For some individual officers that read this, you might be stuck in a fishbowl of inbred, stagnated training, and have never even thought about it until now. Such inbreeding is created by agencies that seclude themselves from the training gene pool. In such a case, it’s up to you to climb out and see if there isn’t a better, (particularly if that means safer) way to perform different aspects of your job. There’s high quality training out there, seek it out.

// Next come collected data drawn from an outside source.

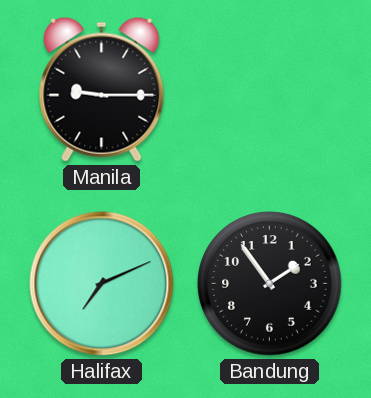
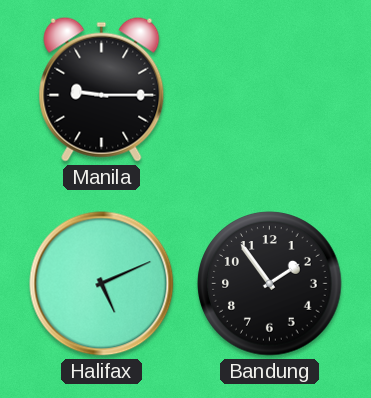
Halifax: 7:11 -> 5:11
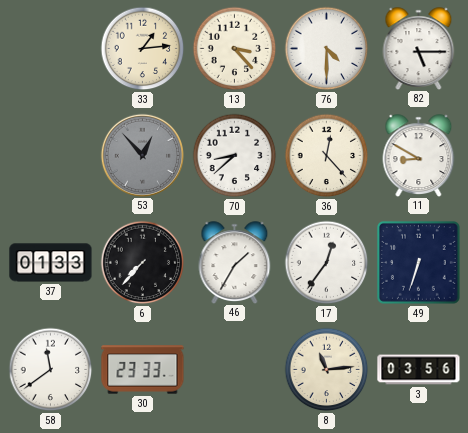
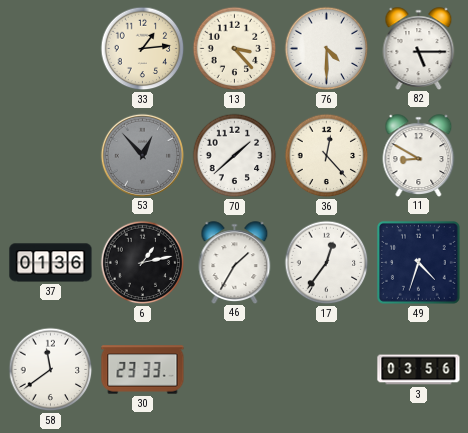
70: 8:38 -> 1:38
37: 01:33 -> 01:36
6: 7:37 -> 1:13
49: 6:33 -> 4:33
8: 11:14 -> none
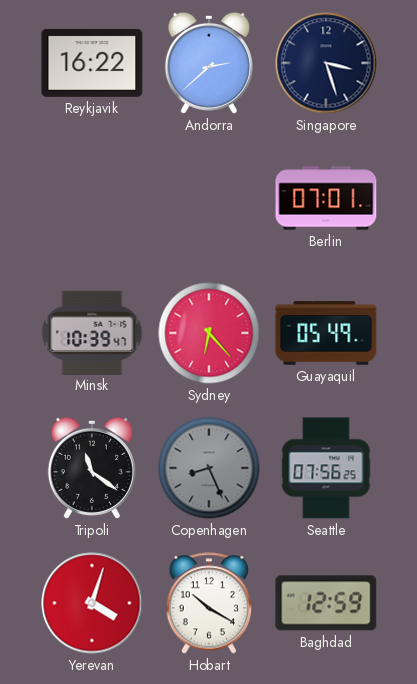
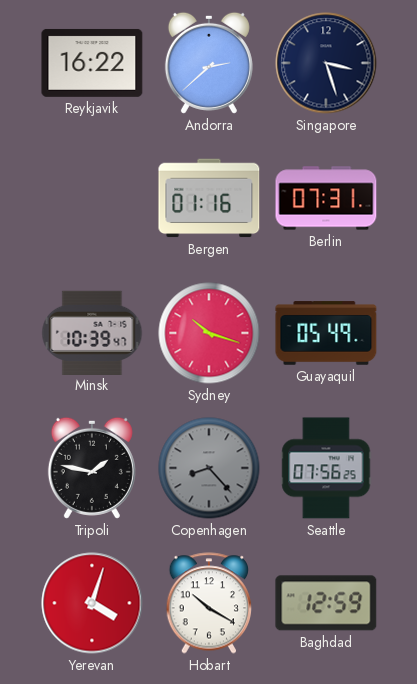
Bergen: none -> 01:16
Berlin: 07:01 -> 07:31
Sydney: 6:23 -> 10:18
Tripoli: 11:21 -> 1:47
Copenhagen: 8:26 -> 8:23
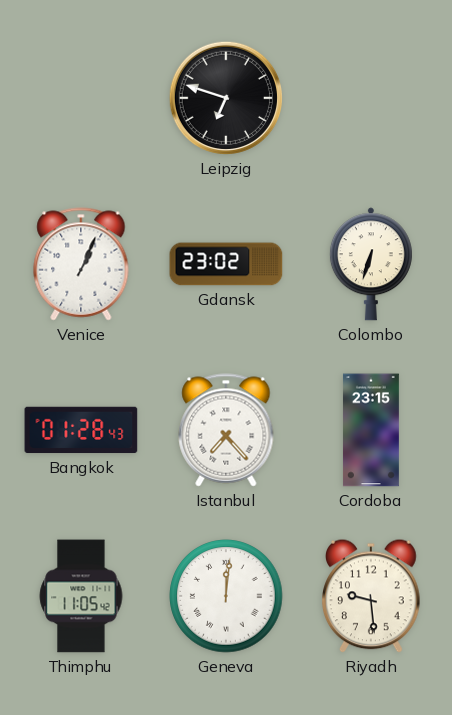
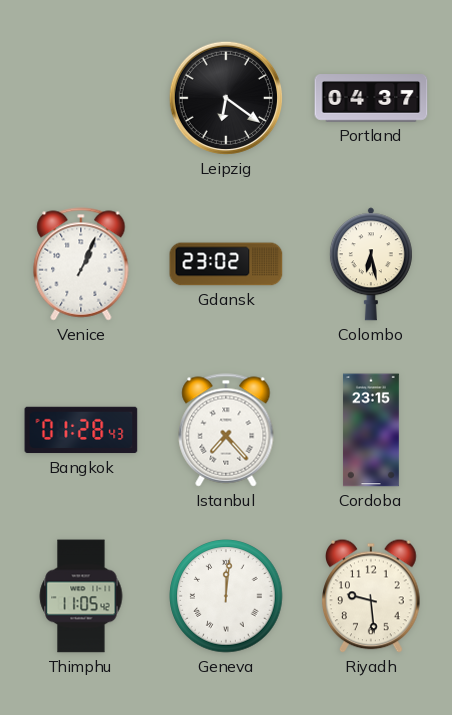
Leipzig: 6:48 -> 6:21
Portland: none -> 04:37
Colombo: 6:33 -> 6:28
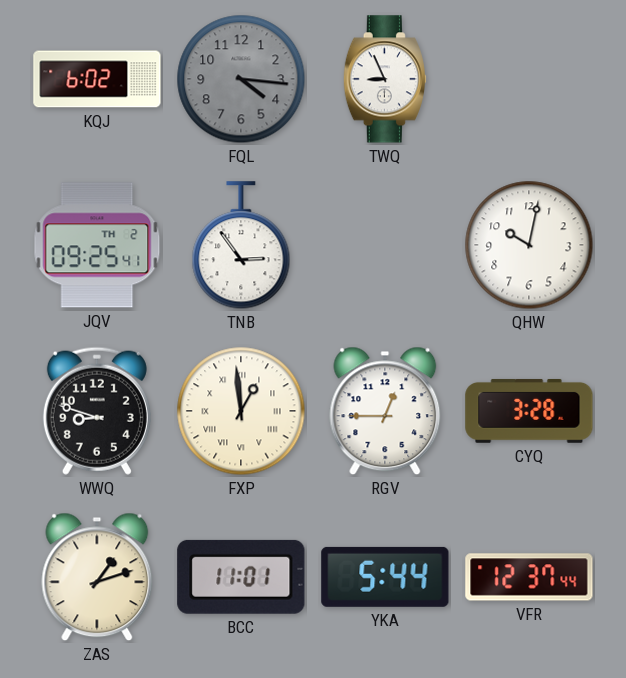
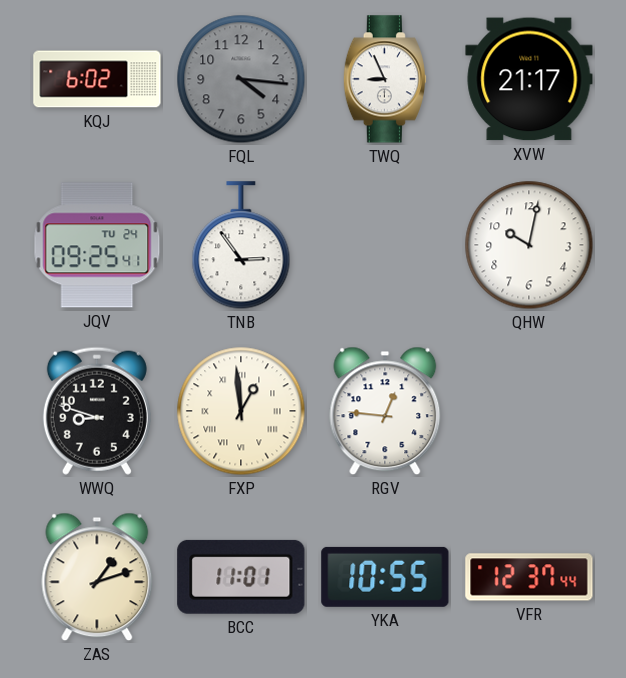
XVW: none -> 21:17
JQV date: TH 2 -> TU 24
RGV: 12:45 -> 12:46
CYQ: 3:28 -> none
YKA: 5:44 -> 10:55
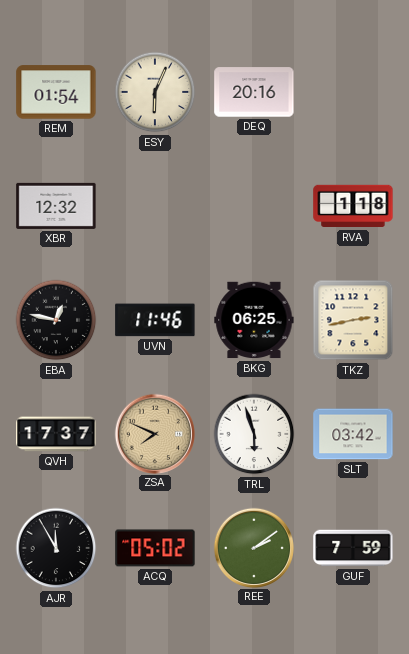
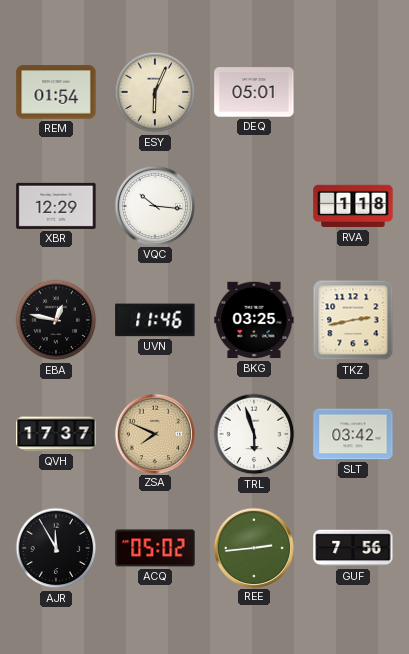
DEQ: 20:16 -> 05:01
XBR: 12:32 -> 12:29
VQC: none -> 10:16
BKG: 06:25 -> 03:25
REE: 2:09 -> 2:44
GUF: 7:59 -> 7:56
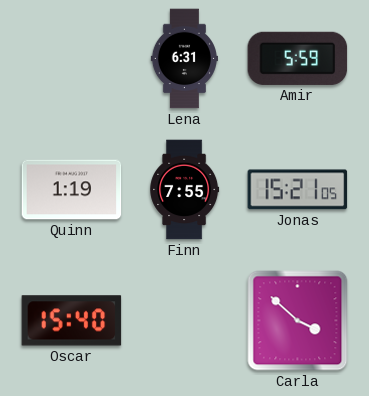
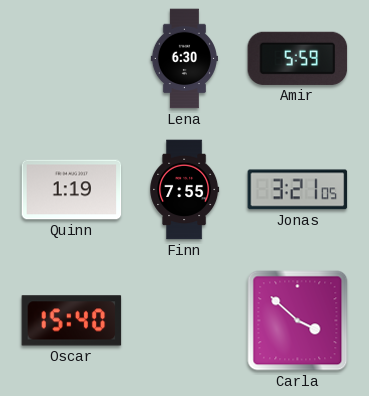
Lena: 6:31 -> 6:30
Jonas: 15:21 -> 3:21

Trainers, ask yourself two simple, but vitally important questions:
1. Do I attend training from outside sources to help refresh my personal training gene pool?
2. If not, how do I really know what I am teaching and the way I am teaching it, is really the best way I’m capable of, if I have nothing to compare it to?
Administrators, make sure your trainers are getting out and attending training themselves. Don’t let your agency become an inbred, stagnated training fish bowl. Your department deserves better, your officers deserve better and so do the citizens you’re sworn to serve.
In Sum
I’ll close using the same paragraph that I concluded a gun disarming article entitled “Take It Away,” in the October, 1995, issue of Police Magazine. I believed it then, and now, 16 years later, I believe it even more. “Don’t take any trainer or training company’s word as gospel, including mine. For any technique or training program to be valuable, it must work for you under the real world conditions in which you will be forced to apply it. Trainers, including me, can only advise you from their perspective, not from yours. You should attend as much training from as many different sources as possible, absorbing what is useful, discarding what is not.”